With the images left out, print every entry that follows exactly.
::: DATA SECTION
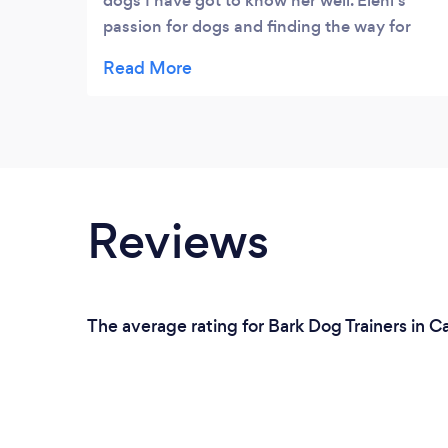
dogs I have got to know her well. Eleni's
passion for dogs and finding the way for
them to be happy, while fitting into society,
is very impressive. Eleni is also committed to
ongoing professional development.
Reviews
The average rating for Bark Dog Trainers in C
::::::
▶ _SOLUTION TO THE EXERCISE_
dogs I have got to know her well. Eleni's
passion for dogs and finding the way for
them to be happy, while fitting into society,
is very impressive. Eleni is also committed to
ongoing professional development.
Reviews
The average rating for Bark Dog Trainers in C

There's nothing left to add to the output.